What the task requires: Look for the line containing "sottocartella di staging." and the line containing "可以根据这种方式来查看自己的电报账号是什么…" in the entries below. Copy those two and all lines between them exactly, leaving out pictures.

Task input:
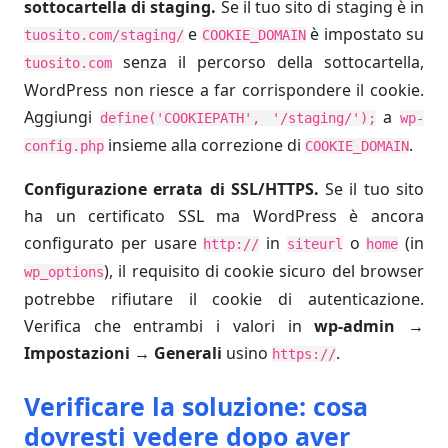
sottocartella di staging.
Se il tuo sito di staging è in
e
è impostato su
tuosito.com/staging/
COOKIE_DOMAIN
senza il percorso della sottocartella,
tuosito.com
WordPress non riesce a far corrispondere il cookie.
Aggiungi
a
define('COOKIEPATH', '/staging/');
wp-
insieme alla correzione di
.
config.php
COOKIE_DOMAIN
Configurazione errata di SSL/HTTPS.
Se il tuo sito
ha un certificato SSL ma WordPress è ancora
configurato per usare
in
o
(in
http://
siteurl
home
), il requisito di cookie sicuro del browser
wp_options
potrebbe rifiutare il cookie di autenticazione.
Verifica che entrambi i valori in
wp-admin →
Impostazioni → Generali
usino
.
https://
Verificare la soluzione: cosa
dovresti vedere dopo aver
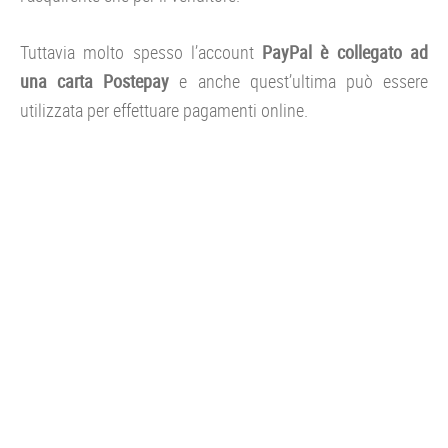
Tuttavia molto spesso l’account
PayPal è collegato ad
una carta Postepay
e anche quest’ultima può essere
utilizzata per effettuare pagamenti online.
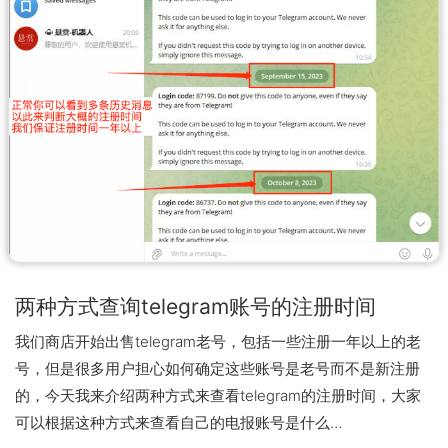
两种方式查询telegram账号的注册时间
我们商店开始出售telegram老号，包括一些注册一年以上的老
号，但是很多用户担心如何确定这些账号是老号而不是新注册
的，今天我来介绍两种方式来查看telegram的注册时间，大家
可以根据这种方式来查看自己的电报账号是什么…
--
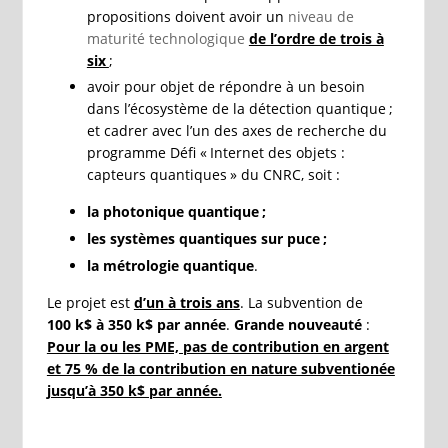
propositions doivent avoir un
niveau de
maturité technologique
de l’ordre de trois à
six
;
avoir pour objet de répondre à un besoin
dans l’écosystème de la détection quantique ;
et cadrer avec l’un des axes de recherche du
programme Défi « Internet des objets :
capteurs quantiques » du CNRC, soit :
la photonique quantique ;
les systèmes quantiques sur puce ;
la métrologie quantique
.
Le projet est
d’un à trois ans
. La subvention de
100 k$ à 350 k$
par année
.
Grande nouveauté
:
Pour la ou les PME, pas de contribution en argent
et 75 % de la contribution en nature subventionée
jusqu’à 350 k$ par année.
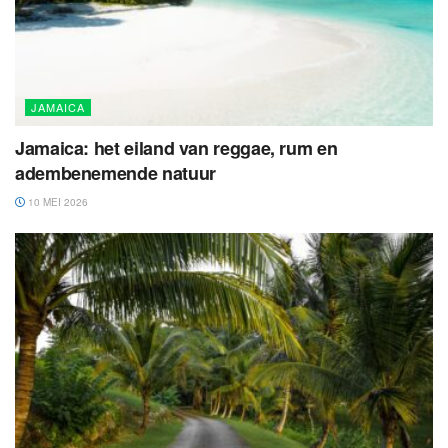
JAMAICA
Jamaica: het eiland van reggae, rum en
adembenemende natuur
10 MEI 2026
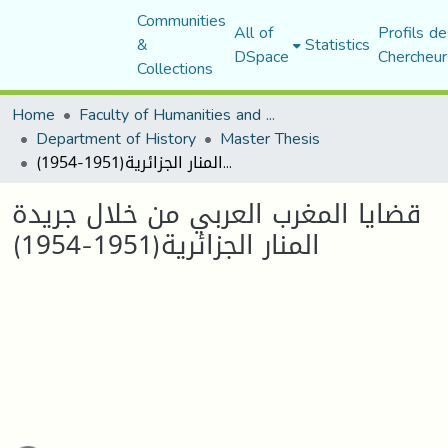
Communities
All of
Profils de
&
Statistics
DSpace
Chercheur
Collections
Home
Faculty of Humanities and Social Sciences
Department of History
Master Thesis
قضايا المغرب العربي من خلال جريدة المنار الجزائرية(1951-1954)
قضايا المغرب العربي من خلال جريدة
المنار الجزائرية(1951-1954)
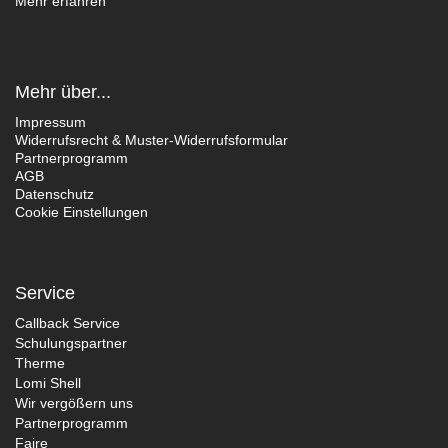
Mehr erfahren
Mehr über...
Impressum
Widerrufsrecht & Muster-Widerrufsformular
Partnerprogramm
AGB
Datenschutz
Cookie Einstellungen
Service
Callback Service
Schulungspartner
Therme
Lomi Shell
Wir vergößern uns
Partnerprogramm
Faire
---
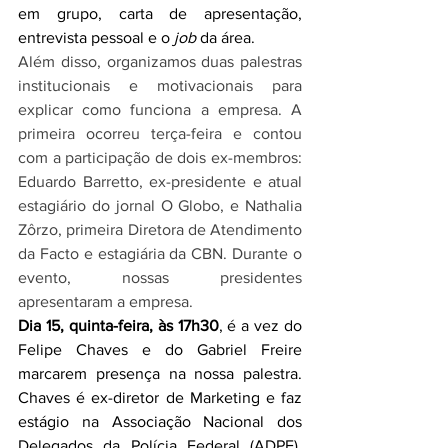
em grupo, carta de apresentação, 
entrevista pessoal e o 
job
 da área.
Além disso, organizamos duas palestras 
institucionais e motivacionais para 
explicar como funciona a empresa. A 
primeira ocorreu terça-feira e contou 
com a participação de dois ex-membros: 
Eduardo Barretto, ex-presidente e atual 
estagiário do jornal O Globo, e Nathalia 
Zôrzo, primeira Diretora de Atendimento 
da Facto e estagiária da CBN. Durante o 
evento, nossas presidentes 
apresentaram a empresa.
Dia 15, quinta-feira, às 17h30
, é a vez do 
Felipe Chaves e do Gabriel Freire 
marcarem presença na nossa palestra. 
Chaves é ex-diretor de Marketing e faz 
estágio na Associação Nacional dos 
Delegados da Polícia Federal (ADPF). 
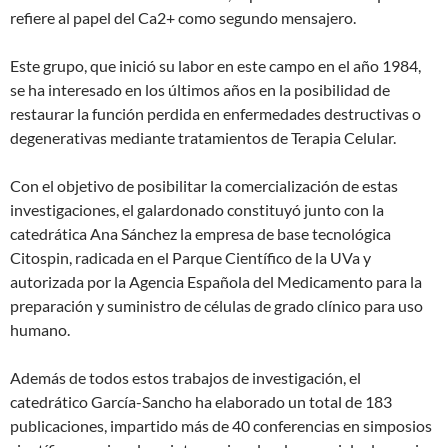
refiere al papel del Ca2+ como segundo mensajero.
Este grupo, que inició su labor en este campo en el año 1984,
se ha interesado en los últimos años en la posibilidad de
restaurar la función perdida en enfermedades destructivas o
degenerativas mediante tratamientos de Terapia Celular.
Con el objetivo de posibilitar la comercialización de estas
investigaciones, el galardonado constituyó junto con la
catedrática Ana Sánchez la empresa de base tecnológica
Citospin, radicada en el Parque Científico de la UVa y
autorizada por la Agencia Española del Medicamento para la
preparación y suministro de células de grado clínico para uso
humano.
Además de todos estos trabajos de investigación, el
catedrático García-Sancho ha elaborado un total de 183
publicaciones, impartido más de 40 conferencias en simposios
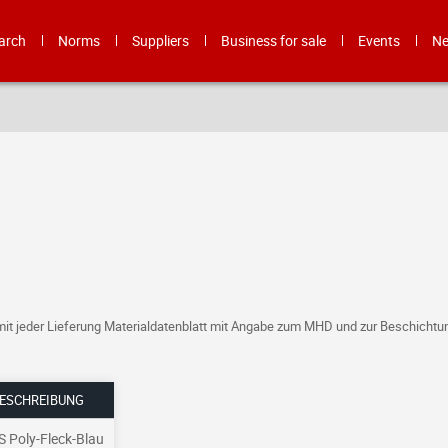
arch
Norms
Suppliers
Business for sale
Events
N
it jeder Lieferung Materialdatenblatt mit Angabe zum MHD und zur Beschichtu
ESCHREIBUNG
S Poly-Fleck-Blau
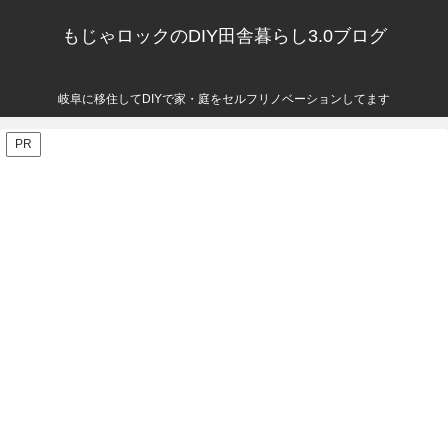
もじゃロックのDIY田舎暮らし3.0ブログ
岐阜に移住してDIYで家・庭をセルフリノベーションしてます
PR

Answer box:
sottocartella di staging.
Se il tuo sito di staging è in
e
è impostato su
tuosito.com/staging/
COOKIE_DOMAIN
senza il percorso della sottocartella,
tuosito.com
WordPress non riesce a far corrispondere il cookie.
Aggiungi
a
define('COOKIEPATH', '/staging/');
wp-
insieme alla correzione di
.
config.php
COOKIE_DOMAIN
Configurazione errata di SSL/HTTPS.
Se il tuo sito
ha un certificato SSL ma WordPress è ancora
configurato per usare
in
o
(in
http://
siteurl
home
), il requisito di cookie sicuro del browser
wp_options
potrebbe rifiutare il cookie di autenticazione.
Verifica che entrambi i valori in
wp-admin →
Impostazioni → Generali
usino
.
https://
Verificare la soluzione: cosa
dovresti vedere dopo aver
Tuttavia molto spesso l’account
PayPal è collegato ad
una carta Postepay
e anche quest’ultima può essere
utilizzata per effettuare pagamenti online.
两种方式查询telegram账号的注册时间
我们商店开始出售telegram老号，包括一些注册一年以上的老
号，但是很多用户担心如何确定这些账号是老号而不是新注册
的，今天我来介绍两种方式来查看telegram的注册时间，大家
可以根据这种方式来查看自己的电报账号是什么…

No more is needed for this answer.